Under the so-called principle of contra proferentum, ambiguities in insurance policies are, in appropriate cases, construed in favour of the insured on the ground that the insurers have selected the wording of the policy and that they are, therefore, not to be entitled to the benefit of any genuine doubts created by their own draftsmanship which cannot be resolved by employing the ordinary rules of construction. In my view the principle was correctly stated by Lord Sumner in London and Lancashire Fire Insurance Company v. Bolands, Limited, and the following language in my opinion has direct application to the present case:
It is suggested further that there is some ambiguity about the proviso, and that, under the various well-known authorities, upon the principle of reading words contra proferentes, we ought to construe this proviso, which is in favour of the insurance company, adversely to them. That, however, is a principle which depends upon there being some ambiguity—that is to say, some choice of an expression—by those who are responsible for putting forward the clause, which leaves one unable to decide which of two meanings is the right one. In the present case it is a question only of construction.

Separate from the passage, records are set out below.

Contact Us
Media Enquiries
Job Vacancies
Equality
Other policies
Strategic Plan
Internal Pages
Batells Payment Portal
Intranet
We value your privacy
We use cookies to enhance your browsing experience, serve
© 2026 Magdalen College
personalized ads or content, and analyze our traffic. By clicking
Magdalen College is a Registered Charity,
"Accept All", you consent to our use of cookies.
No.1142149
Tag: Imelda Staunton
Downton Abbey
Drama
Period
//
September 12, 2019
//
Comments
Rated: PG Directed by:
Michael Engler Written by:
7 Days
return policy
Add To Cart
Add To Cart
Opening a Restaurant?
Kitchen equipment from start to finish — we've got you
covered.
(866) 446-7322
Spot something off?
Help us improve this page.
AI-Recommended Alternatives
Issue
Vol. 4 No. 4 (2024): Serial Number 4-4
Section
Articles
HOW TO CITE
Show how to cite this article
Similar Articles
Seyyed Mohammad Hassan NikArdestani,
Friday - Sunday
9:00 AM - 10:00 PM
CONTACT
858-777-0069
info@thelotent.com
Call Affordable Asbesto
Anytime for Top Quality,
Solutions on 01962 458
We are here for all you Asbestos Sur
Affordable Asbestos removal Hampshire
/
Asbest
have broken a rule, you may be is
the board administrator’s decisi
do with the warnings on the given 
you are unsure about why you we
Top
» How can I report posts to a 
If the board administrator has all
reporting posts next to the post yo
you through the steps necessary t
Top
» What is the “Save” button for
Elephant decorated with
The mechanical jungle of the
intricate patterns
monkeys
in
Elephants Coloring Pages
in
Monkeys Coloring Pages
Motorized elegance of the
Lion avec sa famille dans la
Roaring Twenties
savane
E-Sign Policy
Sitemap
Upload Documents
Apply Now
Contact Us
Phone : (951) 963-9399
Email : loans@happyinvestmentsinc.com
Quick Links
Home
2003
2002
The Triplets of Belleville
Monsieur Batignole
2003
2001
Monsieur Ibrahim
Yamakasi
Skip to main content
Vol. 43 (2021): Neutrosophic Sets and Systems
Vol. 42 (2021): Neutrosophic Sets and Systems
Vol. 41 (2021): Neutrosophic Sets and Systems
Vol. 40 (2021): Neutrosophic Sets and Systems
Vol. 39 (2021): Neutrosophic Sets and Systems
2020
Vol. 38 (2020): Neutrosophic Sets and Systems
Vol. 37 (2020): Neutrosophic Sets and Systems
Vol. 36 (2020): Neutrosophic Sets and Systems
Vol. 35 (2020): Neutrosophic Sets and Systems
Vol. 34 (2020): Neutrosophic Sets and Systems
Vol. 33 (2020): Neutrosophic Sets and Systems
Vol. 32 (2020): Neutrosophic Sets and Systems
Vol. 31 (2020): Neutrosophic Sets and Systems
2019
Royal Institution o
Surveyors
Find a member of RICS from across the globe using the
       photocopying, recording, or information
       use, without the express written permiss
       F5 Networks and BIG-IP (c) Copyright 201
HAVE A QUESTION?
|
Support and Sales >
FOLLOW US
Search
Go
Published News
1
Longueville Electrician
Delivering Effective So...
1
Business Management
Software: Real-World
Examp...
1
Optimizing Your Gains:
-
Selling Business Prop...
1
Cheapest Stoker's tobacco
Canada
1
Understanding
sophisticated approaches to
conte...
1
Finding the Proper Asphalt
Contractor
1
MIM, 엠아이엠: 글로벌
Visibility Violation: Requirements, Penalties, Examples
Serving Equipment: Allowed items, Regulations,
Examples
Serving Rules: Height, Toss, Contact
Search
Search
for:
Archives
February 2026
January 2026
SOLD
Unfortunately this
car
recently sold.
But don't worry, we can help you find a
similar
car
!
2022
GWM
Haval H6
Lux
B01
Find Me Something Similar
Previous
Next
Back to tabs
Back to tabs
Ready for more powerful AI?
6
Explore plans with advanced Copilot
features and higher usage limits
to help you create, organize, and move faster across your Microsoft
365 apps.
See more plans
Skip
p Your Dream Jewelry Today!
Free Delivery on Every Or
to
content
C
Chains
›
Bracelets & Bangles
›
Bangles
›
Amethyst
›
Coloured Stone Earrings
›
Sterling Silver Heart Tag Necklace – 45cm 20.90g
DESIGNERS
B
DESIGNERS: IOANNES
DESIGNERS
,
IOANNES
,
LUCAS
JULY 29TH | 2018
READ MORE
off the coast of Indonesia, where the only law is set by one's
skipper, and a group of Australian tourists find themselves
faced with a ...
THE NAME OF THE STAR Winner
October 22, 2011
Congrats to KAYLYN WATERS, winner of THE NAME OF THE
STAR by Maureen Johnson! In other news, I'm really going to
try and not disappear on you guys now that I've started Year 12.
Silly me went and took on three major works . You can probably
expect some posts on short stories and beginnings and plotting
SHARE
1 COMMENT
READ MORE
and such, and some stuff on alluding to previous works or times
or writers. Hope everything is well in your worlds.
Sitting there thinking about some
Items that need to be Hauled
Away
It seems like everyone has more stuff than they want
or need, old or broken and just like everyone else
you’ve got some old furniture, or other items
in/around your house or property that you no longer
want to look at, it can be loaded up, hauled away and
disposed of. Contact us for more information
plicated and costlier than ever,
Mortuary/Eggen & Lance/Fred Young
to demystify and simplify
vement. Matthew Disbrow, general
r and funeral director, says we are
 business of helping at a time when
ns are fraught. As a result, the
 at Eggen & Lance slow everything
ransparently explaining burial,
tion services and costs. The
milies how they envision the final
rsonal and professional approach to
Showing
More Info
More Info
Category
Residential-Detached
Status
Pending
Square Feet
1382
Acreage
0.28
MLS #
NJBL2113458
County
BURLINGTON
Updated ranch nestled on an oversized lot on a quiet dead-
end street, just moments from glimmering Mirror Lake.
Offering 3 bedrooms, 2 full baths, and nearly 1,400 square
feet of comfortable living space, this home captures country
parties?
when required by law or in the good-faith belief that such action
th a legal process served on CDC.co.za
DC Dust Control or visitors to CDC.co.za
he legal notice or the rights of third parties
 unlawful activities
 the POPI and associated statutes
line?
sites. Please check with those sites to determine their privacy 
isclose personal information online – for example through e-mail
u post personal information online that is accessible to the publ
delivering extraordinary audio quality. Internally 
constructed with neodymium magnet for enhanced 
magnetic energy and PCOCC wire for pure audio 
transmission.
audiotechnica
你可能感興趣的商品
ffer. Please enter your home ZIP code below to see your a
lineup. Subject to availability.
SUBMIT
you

There may be some difficulty, there may be even some difference of opinion, about the construction, but it is a question quite capable of being solved by the ordinary rules of grammar, and it appears to me that there is no ground for saying that there is such an ambiguity as would warrant us in reading the clause otherwise than in accordance with its express terms. (The italics are mine.)
It is clear that the principle is limited in its application to cases in which the ambiguity has been created by words which the insurers have themselves selected and its force is very considerably weakened when it appears that the wording of the policy has been arrived at, as it was in the present
[Page 564]
case, as the result of negotiation between the insurers and a broker for the insured. In any event, I cannot see that the principle could have any application to the terms of a document such as the Certificate of Airworthiness in the present case which was at all times in the possession of the insured and the wording of which was not selected by the insurers but was unknown to them because the insured failed to disclose it. I do not find any ambiguity in the combined effect of clause J of the policy and the provisions of the Certificate of Airworthiness, but if such ambiguity existed, the contra proferentum rule could not, in my opinion, be applied to the Certificate.
As I have indicated, I would dispose of this appeal as proposed by my brother Locke.
Appeal dismissed with costs.
Solicitors for the plaintiff, appellant: Russell & Dumoulin, Vancouver.
Solicitors for the defendants, respondents: Bull, Housser, Tupper, Ray, Guy & Merritt, Vancouver.